Records from a data collection
########################################
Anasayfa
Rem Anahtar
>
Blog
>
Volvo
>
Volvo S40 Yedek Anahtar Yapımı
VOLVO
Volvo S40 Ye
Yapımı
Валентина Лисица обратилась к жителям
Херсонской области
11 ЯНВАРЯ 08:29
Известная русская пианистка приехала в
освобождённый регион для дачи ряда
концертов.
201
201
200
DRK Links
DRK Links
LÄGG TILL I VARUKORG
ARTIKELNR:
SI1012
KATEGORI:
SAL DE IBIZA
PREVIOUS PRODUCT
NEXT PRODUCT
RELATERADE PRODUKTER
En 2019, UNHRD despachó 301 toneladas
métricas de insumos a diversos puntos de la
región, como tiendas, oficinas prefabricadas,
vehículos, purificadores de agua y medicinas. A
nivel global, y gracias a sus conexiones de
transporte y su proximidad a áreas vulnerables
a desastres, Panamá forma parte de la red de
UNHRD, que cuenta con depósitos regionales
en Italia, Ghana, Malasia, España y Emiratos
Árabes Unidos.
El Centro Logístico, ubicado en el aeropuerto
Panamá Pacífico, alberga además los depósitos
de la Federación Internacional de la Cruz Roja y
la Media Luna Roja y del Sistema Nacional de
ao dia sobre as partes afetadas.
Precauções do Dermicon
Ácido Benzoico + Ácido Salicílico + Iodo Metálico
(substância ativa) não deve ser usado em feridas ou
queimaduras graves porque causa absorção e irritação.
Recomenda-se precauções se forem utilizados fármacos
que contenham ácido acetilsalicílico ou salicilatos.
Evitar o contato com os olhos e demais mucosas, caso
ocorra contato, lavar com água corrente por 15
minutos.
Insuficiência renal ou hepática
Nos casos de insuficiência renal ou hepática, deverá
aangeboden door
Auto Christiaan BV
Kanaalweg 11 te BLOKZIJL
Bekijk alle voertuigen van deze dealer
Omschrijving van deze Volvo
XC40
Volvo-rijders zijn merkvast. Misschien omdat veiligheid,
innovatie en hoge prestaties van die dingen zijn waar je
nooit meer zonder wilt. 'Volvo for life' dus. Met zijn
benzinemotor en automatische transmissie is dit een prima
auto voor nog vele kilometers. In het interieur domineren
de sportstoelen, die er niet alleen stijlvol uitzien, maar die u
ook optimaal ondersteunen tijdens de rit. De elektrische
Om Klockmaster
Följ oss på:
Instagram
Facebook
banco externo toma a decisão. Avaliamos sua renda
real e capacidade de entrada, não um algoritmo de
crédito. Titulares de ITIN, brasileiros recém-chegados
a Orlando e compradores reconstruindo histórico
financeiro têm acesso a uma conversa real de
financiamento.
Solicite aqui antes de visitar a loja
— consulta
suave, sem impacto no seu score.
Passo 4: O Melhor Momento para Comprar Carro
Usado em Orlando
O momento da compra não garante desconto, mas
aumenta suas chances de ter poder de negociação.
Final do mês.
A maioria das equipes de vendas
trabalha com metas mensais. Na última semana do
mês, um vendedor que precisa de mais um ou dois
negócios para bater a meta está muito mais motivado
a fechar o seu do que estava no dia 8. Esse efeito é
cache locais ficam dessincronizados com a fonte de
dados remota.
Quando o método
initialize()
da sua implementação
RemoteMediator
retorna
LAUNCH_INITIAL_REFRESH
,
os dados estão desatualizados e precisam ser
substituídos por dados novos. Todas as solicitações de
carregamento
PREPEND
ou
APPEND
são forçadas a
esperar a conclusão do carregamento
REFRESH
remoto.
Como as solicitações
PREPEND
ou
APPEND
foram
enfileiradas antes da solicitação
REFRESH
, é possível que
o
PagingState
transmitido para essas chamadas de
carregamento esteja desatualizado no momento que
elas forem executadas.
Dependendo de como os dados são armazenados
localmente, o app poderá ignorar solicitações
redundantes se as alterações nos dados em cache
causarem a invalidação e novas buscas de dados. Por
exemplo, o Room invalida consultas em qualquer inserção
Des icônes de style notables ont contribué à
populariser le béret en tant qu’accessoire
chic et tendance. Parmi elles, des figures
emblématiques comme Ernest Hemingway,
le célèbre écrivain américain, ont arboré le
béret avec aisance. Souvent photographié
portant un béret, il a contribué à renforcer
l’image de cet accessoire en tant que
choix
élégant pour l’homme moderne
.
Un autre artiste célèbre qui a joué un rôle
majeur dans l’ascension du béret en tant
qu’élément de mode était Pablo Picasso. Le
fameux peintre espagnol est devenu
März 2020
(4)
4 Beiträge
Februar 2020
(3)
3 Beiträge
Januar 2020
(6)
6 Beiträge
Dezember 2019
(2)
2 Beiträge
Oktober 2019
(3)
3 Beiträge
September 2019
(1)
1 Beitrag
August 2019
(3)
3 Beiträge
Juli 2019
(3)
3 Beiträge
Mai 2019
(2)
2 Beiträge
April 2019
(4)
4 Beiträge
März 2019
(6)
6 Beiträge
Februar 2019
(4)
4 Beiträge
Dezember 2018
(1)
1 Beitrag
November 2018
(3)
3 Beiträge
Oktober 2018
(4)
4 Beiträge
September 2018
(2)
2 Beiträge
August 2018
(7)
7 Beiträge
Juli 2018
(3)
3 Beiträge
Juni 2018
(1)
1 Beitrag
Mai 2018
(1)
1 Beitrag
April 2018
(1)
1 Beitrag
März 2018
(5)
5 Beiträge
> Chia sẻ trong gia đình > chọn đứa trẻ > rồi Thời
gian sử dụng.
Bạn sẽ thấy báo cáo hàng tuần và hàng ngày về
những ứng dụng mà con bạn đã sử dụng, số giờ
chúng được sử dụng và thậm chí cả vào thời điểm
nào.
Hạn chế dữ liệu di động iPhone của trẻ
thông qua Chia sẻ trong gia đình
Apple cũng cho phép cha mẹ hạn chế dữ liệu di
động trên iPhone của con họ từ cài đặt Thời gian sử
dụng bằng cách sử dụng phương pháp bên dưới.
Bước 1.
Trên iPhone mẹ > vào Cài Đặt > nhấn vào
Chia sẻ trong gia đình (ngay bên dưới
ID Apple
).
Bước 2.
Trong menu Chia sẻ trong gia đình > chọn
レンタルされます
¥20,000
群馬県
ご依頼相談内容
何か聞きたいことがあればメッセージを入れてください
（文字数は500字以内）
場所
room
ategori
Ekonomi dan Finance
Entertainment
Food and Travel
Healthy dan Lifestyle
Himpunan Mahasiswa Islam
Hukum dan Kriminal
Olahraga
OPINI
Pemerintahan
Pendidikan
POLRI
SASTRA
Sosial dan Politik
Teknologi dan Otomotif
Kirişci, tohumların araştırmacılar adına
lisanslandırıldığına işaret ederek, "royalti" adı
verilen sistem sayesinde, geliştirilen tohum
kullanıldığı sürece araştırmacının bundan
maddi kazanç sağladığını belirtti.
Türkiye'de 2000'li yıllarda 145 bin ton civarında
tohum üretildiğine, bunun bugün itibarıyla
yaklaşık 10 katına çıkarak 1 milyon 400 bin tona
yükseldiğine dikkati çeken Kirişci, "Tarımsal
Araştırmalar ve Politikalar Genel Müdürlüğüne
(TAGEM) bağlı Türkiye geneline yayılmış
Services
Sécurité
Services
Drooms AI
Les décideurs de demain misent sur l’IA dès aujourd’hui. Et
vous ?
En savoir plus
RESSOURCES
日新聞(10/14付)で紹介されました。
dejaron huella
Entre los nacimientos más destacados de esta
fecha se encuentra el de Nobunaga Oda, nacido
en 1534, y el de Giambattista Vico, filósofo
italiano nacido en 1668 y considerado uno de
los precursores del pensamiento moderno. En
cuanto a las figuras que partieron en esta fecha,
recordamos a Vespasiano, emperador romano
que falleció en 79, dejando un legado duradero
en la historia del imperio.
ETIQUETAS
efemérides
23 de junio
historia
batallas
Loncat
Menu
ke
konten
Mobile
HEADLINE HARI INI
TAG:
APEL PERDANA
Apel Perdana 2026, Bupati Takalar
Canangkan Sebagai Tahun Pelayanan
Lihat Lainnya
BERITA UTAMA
########################################
> _Exercise details_
In the records above, locate every line with the string "nacido" and copy it.

> _Written response_
fecha se encuentra el de Nobunaga Oda, nacido
italiano nacido en 1668 y considerado uno de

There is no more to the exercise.